Two factors hold the key to this success – knowing what your assets are and ultimately who has access to them.
“Detecting and mitigating insider threats requires a different approach compared to hunting for external threats,” continues Sartin. “Our aim is to provide a framework that enables companies to be more proactive in this process and to slice through the fear, uncertainty and embarrassment that surrounds this form of insider cybercrime. Verizon sits between the sources and victims of cybercrime on a daily basis, and by sharing real scenarios from our caseload we hope that organizations can learn and adopt the countermeasures we recommend to implement their own programs.”
These 11 countermeasures can help reduce risks and enhance incident response efforts:
Integrate Security Strategies and Policies – By integrating the other 10 countermeasures (listed below), or better yet a comprehensive Insider Threat Program with other existing strategies such as a Risk Management Framework, Human Resources Management and Intellectual Property Management can help strengthen efficiency, cohesion and timeliness in addressing insider threats.
Conduct Threat Hunting Activities – Refine threat hunting capabilities such as threat intelligence, dark web monitoring, behavioural analysis and Endpoint Detection and Response (EDR) solutions to search, monitor, detect and investigate suspicious user and user account activities, both inside and outside the enterprise.
Perform Vulnerability Scanning and Penetration Testing – Leverage vulnerability assessments and penetration tests to identify gaps within a security strategy, including potential ways for insider threats to maneuver within the enterprise environment.

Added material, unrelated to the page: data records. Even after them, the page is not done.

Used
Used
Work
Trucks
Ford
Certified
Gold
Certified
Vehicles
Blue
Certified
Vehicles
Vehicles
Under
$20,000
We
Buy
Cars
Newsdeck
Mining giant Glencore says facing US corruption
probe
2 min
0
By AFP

Implement Personnel Security Measures – The implementation of Human Resource Controls (such as employee exit processes), Security Access Principles and Security Awareness Training can mitigate the number of cybersecurity incidents associated with unauthorized access to enterprise systems.
Employ Physical Security Measures – Employ physical methods for access such as identity badges, security doors and guards to limit physical access as well as digital access methods including card swipes, motion detectors and cameras in order to monitor, alert and record access patterns and activities.

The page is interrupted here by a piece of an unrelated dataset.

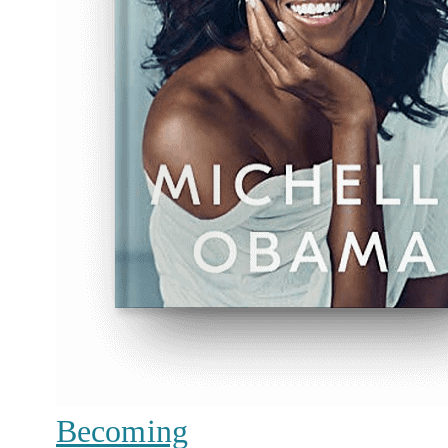
Becoming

Implement Network Security Solutions – Implement network perimeter and segment security solutions, such as firewalls, intrusions detection / prevention systems, gateway devices and Data Loss Prevention (DLP) solutions in order to detect, collect and analyze suspicious traffic potentially associated with insider threat activities. This will help highlight any unusual out-of-hours activity, volumes of outbound activity as well as the use of remote connections.
Employ Endpoint Security Solutions – Employ established endpoint security solutions, such as critical asset inventories, removable media policies, device encryption and File Integrity Monitoring (FIM) tools in order to deter, monitor, track, collect and analyze user-related activity.

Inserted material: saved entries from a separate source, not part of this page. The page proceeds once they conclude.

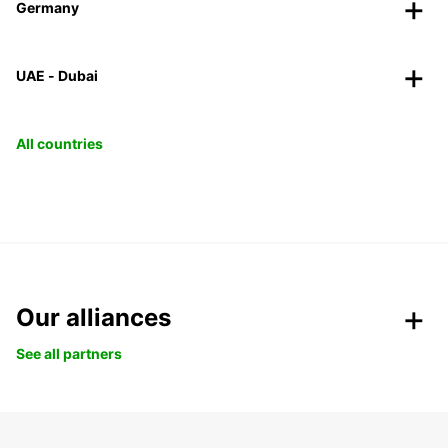
Germany
UAE - Dubai
All countries
Our alliances
See all partners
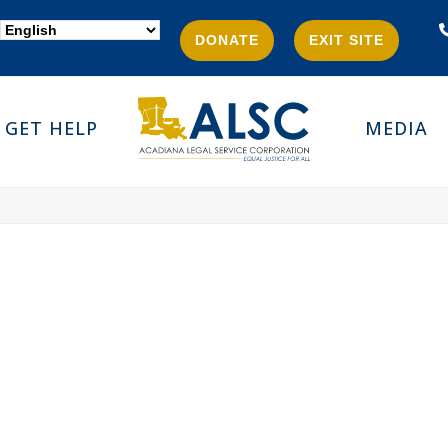
DONATE
EXIT SITE
GET HELP
MEDIA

Apply Data Security Measures – Apply data ownership, classification and protection, as well as data disposal measures in order to manage the data lifecycle and maintain confidentiality, integrity and availability with insider threats in mind.
Employ Identity and Access Management Measures – Employ identity, access and authentication management measures to manage limit and protect access into the enterprise environment. This can be taken to the next level by employing a Privileged Access Management (PAM) solution for privileged access.
Establish Incident Management Capabilities – Establishing an incident management process to include an Insider Threat Playbook with trained and capable incident handlers, will make cybersecurity response activities more efficient and more effective in addressing insider threat activities.
Retain Digital Forensics Services – Have an investigative response retained resource available which is capable of conducting a full-spectrum of deep-dive investigations ranging from the analysis of logs, files, endpoint and network traffic, in often delicate and human-related (or user account related) cybersecurity incidents.